Jennifer Scanlon, a professor of humanities at Bowdoin College in Brunswick, Maine, wrote in an article, “One Reason Why Blacks Rallied to Harry Truman in 1948,” is that Blacks as a constituency had not yet exercised national influence over a presidential election, but 1948, some thought, could be the year.
Scanlon noted that while Blacks favored Roosevelt, they voted Republican in congressional, state and local races because of many white Democrats’ pro-segregation stances. Scanlon credits the efforts of Black political activist Anna Arnold Hedgeman of New York City for increasing Truman’s support among Blacks in the 1948 election.
Hedgeman facilitated a rally in Harlem, then informally known as the “capital of Black America” where Truman spoke, the first time a president visited the New York City neighborhood. When the election results came in, New York strongly went to Republican Thomas Dewey, (he was the governor of the state) but Truman defeated him in Harlem, 90,000 votes to 25,000. Scanlon said Truman won 1948 by a “narrow margin nationally, thanks in part to the Black electorate in northern states like New York.”
In 1956, President Dwight Eisenhower sought reelection to a second term. Eisenhower campaigned in Black neighborhoods in northern cities talking about his role in abolishing segregation in the military, integrating Washington, D.C. and hiring more African Americans in the Foreign Service than ever before, according to an article by Lincoln M. Fitch, a scholar at Gettysburg College. Eisenhower went on to win re-election over Democrat Adlai Stevenson. U.S. Rep. Adam Clayton Powell (D-N.Y.), who represented Harlem in the Congress, supported Eisenhower. Fitch pointed out that Eisenhower won 36% of the Black vote that election, a feat no Republican hasn’t matched since.

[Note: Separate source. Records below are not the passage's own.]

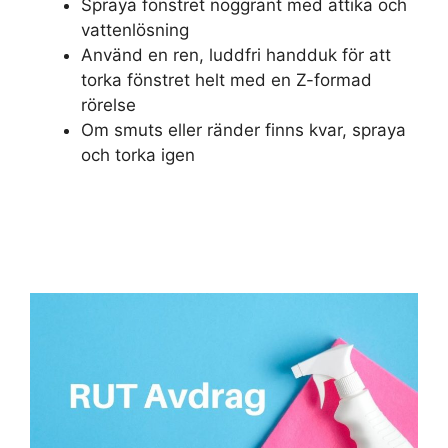
Spraya fönstret noggrant med ättika och
vattenlösning
Använd en ren, luddfri handduk för att
torka fönstret helt med en Z-formad
rörelse
Om smuts eller ränder finns kvar, spraya
och torka igen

Then there was the 1960 election, when then Democratic candidate Senator John F. Kennedy called Coretta Scott King, wife of civil rights leader the Rev. Dr. Martin Luther King Jr., while her husband languished in an Atlanta jail. A PBS.org article revealed Kennedy’s brother Robert convinced an Atlanta judge to grant King bail. The piece also reported King’s father, known as Daddy King, switched his alliance from Republican candidate Vice President Richard Nixon to Kennedy. That call sparked many northern Blacks to switch their votes to the senator. Kennedy barely won the election with the Black vote playing a decisive role in states such as Illinois, Michigan and New York.
With the passing of the Voting Rights Act of 1965, Blacks voter participation increased substantially in the late 1960s and beyond. However, a November 3, 1976, article in the Harvard Crimson written by Seth Kaplan and James Kaplan said the Black vote put former Georgia Gov. Jimmy Carter, a Democrat, over incumbent Republican president Gerald Ford in that year’s presidential election.
They said Carter carried 10 out of the 11 states of the Old Confederacy due to Southern whites and Blacks voting for him. Carter also won states such as Pennsylvania and New York on the strength of the Black vote, the Kaplans reported.
The Black vote made all the difference in 1992 when Arkansas Gov. Bill Clinton, a Democrat, defeated Republican President George W. Bush and independent Ross Perot. Election statistics reveal Clinton won the 1992 race with 83% of the Black vote and re-election four years later with 84% of African Americans’ support. Clinton lost the white vote in 1992 and 1996 by getting only 39% and 43% respectively.
Barack Obama, the first Black elected president, lost the white vote in both his initial election in 2008 and re-election effort, getting 43% in the former and 39% in latter. However, political analysts noted Obama’s Black vote at 95% in 2008 and 93% in 2012 complemented by a high voter turnout among African Americans and young people of all races.
In 2020, former vice president Joe Biden defeated President Donald Trump with 87% of the Black vote, according to Cornell University’s Roper Center.